What lines in the records below contain the string "that"? Copy every one.

----

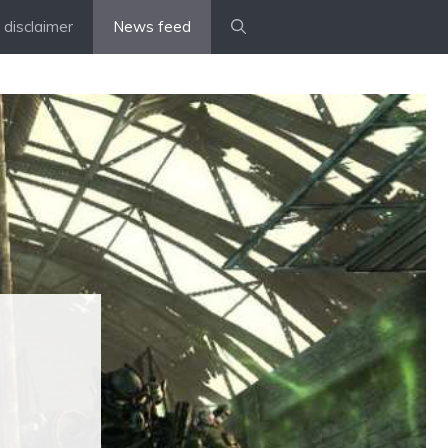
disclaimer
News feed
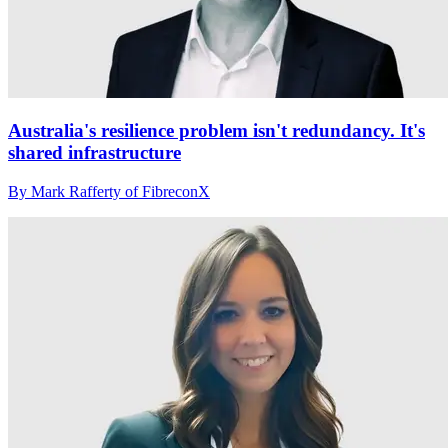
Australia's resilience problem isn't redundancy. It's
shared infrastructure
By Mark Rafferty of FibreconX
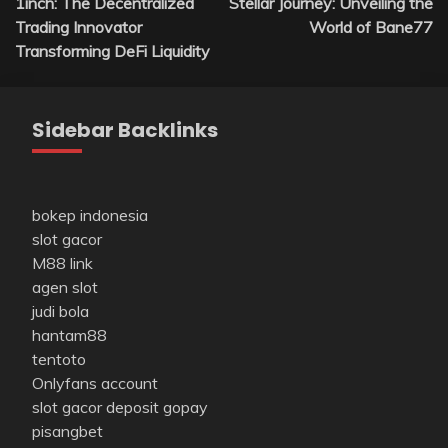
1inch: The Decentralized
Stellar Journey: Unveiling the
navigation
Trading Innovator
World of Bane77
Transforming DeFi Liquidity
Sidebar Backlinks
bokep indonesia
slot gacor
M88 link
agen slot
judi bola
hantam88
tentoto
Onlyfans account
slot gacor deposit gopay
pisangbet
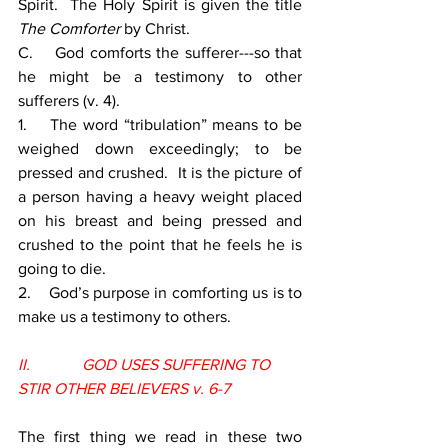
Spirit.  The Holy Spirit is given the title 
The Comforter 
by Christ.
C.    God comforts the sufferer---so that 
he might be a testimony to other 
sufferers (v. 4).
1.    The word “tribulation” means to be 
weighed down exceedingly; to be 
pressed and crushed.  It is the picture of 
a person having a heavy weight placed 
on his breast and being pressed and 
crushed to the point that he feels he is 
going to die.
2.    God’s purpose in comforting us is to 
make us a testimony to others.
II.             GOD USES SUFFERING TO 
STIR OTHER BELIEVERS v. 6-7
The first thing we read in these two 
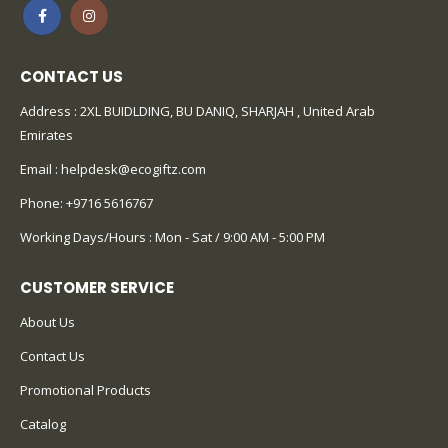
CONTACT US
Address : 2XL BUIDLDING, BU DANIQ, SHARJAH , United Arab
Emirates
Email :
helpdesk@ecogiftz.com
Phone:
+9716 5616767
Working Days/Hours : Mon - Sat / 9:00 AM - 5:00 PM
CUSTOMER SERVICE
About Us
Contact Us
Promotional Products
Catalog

----

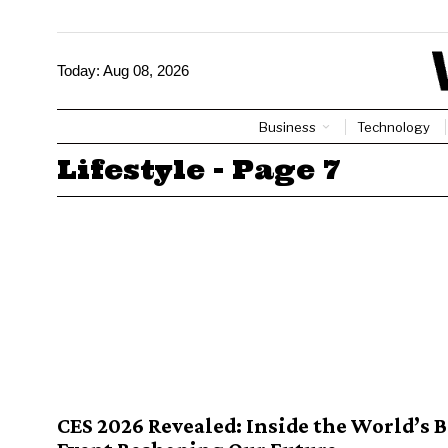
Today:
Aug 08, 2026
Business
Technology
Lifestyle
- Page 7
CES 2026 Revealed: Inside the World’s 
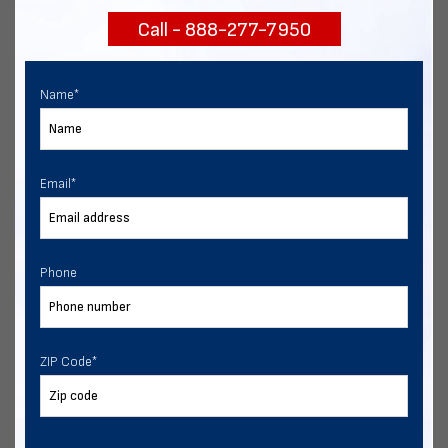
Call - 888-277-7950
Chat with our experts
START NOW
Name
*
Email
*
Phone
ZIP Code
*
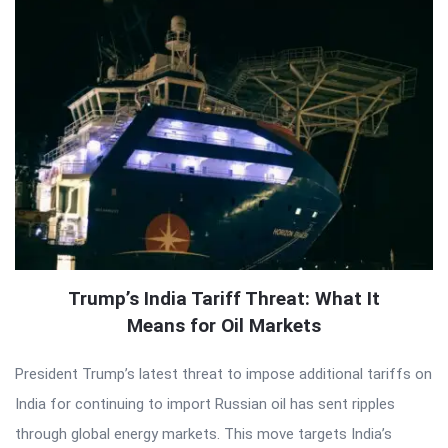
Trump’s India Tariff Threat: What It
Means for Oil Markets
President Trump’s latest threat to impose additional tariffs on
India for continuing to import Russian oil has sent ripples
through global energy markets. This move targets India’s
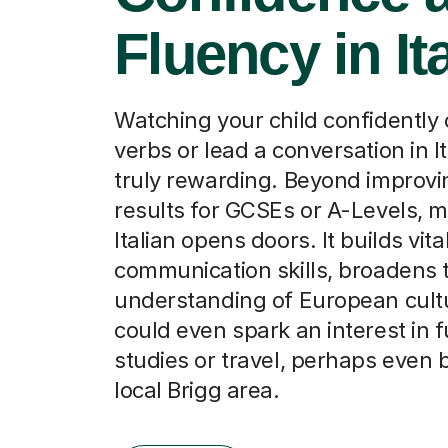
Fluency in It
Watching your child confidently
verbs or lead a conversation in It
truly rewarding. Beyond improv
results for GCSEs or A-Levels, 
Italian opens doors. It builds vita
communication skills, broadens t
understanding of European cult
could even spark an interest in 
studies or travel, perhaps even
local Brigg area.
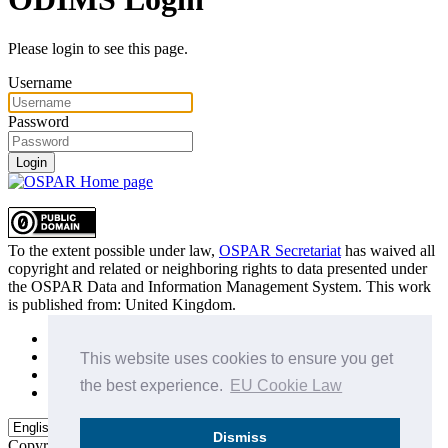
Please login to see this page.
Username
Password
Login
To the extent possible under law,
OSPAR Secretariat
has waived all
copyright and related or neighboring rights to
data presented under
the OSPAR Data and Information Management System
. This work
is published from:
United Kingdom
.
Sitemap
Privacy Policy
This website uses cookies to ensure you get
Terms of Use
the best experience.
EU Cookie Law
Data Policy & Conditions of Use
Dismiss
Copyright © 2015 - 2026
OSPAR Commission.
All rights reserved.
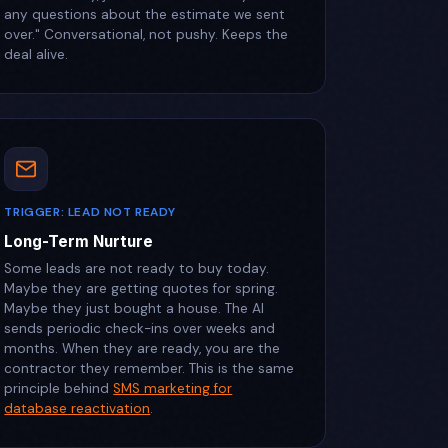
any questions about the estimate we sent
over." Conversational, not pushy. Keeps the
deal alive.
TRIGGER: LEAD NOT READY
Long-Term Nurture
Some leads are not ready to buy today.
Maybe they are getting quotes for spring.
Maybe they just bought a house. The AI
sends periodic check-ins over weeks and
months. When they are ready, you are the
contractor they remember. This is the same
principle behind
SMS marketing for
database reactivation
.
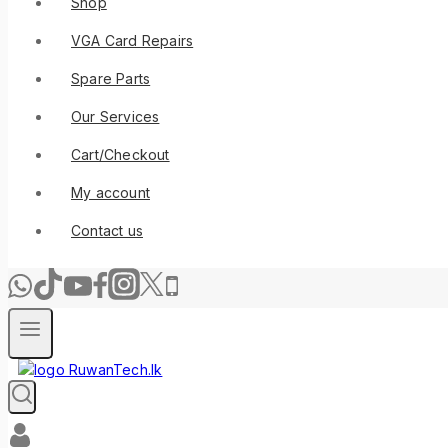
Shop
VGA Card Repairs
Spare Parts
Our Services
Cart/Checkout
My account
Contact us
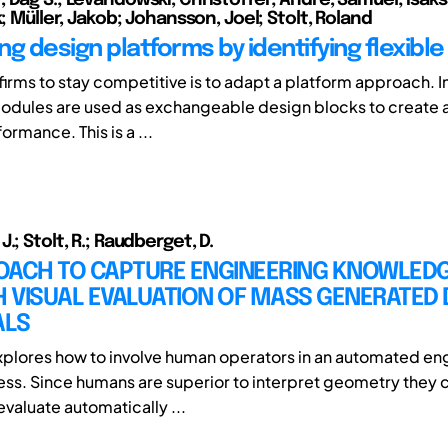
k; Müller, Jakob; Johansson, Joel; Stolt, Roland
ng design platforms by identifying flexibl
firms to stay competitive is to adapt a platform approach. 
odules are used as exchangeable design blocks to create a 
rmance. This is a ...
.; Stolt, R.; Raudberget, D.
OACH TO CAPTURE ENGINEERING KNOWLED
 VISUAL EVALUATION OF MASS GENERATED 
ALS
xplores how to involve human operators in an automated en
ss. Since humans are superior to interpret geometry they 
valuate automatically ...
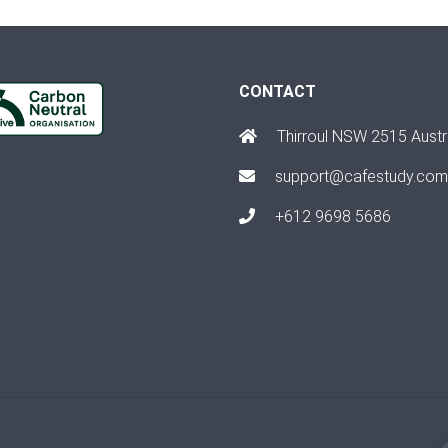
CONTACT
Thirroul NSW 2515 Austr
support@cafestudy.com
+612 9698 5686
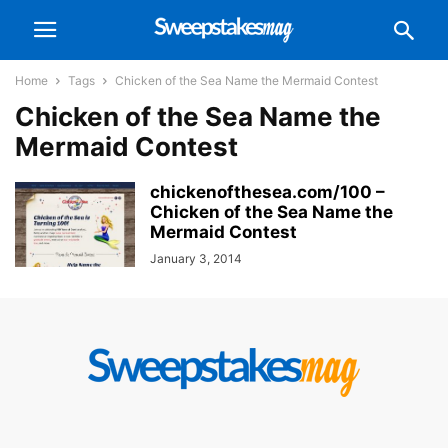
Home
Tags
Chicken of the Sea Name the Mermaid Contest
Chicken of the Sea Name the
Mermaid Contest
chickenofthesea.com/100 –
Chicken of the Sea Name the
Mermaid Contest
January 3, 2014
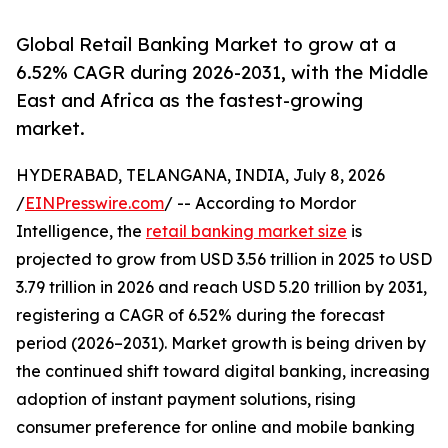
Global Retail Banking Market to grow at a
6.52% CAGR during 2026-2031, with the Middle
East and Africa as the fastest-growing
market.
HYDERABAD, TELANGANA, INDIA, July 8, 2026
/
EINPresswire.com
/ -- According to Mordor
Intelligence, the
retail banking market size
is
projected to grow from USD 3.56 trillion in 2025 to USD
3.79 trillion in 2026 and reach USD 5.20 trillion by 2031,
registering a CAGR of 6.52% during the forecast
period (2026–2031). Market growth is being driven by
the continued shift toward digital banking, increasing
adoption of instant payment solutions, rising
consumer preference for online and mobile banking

----

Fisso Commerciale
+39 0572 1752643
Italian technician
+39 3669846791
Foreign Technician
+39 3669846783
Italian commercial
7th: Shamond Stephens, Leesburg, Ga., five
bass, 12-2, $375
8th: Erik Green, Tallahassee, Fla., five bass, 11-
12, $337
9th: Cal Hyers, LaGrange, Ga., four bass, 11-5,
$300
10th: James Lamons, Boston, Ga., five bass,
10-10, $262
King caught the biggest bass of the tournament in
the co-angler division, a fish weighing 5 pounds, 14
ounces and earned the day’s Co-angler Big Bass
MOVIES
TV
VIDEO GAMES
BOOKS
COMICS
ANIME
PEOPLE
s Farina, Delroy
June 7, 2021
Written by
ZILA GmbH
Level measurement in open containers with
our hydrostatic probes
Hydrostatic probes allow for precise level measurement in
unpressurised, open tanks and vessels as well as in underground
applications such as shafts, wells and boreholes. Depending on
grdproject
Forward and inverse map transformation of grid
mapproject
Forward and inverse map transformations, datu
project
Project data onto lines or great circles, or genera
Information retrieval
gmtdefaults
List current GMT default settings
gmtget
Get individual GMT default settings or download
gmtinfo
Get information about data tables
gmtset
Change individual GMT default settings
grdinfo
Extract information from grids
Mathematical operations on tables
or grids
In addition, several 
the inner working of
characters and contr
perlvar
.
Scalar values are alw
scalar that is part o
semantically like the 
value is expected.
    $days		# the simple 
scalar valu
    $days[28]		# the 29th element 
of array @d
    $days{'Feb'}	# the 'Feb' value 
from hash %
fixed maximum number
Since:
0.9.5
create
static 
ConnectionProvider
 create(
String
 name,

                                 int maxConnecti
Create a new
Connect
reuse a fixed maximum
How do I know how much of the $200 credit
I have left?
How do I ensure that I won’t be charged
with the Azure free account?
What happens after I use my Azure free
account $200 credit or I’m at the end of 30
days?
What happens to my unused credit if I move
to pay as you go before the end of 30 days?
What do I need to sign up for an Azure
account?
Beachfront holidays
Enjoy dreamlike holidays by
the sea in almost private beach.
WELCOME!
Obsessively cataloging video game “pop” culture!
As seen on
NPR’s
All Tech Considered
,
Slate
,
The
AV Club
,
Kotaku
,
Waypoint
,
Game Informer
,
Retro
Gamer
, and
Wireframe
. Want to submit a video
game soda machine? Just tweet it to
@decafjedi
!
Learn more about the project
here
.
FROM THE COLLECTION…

----

Task result ->
C.    God comforts the sufferer---so that 
crushed to the point that he feels he is 
scalar that is part o
How do I ensure that I won’t be charged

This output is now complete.